Custom names can be specified for each test by including the following keyword after the test type has been specified:
test_name=My Test
Test names will be used for file naming and HTML display. Test names must be unique. Note that test names must not include characters forbidden in directory names. For instance, on a Windows machine, the characters
< > : " / \ | *
are disallowed. Similarly, "=" has a special meaning in the parameters file and is also reserved.
If desired, samples can be filtered out by rule or by sample label before a test is performed. Filtering is test-specific, and must be included under the "test_type=..." keyword. The two filtering methods can be used in tandem if needed.
Filter out specific samples by their label.
filter_labels=Sample1,Sample2,...
Filter out samples using simple logical rules.
filter_rules=Rule1,Rule2,...
A "rule" is of the form:
Attribute Op Value
Where "Attribute" is a column in the metadata matrix, "Op" is one of ">", "<", "is", or "isnot", and Value is some string or number that each sample will be compared against. Note that filtering by rule is only possible in datasets with multidimensional metadata.
Example:
filter_labels=AGE is 18
Here are all the statistical functions currently supported.
As mentioned previously, normalization can be defined globally for all tests in the overridable parameters section, or it may defined for a specific test by defining it below the test defintion.
Example:
test_type=pca
normalization=relative
There are two options for normalizing abundance data. If the data is pre-normalized or the user wishes to leave it as it, specify
normalization=none
Relative abundances are calculated for each sample by summing the total abundances and then dividing each value by this sum, such that the total of the abundances for the sample add up to 1. To enable relative normalization, specify
normalization=relative
in the overrideable parameters section of the parameters file or under a specific test.
Abundance data can also be normalized via MUSiCC. More information about MUSiCC can be found here. To enable MUSiCC normalization, specify
normalization=musicc
in the overrideable parameters section of the parameters file or under a specific test. Note that MUSiCC must be installed prior.
Keyword
test_type=pca
Options
A principle component analysis can be generated without loadings or with up to five loadings by including the following line under the test definition:
number_of_loadings=3
PCA is supported for an arbitrary number of sample classes.
Keyword
test_type=pcoa
Options
A principle coordinate analysis can be generated using several different distance metrics by including the following line under the test definition:
distance_metric=cosine
Current supported distance metrics include: "cityblock", "cosine", "euclidean", "braycurtis", "canberra", "chebyshev", "correlation", "dice", "kulsinki", "mahalanobis", "matching", "minkowski", "rogerstanimoto", "seuclidean", "sokalmichener", "sokalsneath", "sqeuclidean". See the scipy documentation for more information on these metrics.
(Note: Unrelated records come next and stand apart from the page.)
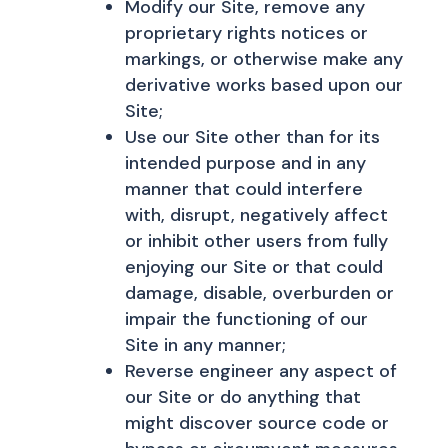
Modify our Site, remove any
proprietary rights notices or
markings, or otherwise make any
derivative works based upon our
Site;
Use our Site other than for its
intended purpose and in any
manner that could interfere
with, disrupt, negatively affect
or inhibit other users from fully
enjoying our Site or that could
damage, disable, overburden or
impair the functioning of our
Site in any manner;
Reverse engineer any aspect of
our Site or do anything that
might discover source code or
PCoA is supported for an arbitrary number of classes.
Keyword
test_type=enrichment
Options
Either a student's t-test or a wilcoxon ranksums test can be performed by including either of the following keywords under the test definition:
test=ttest /*OR*/ test=ranksums
The resulting p-values from an enrichment test can be adjusted by including the following optional keyword:
correction=bonferroni
Current supported p-value adjustments include Bonferroni correction ("bonferroni") and Benjamini-Hochberg correction with a false discovery rate of 0.1, 0.05, or 0.01 ("fdr-0.1", "fdr-0.05", and "fdr-0.01" respectively).
Keyword
test_type=area_plot
An area plot can only be created from data with a limited number of attributes, the max being 20. Note that generating an area plot on data with a large number of attributes will add significantly to the running time of the analysis.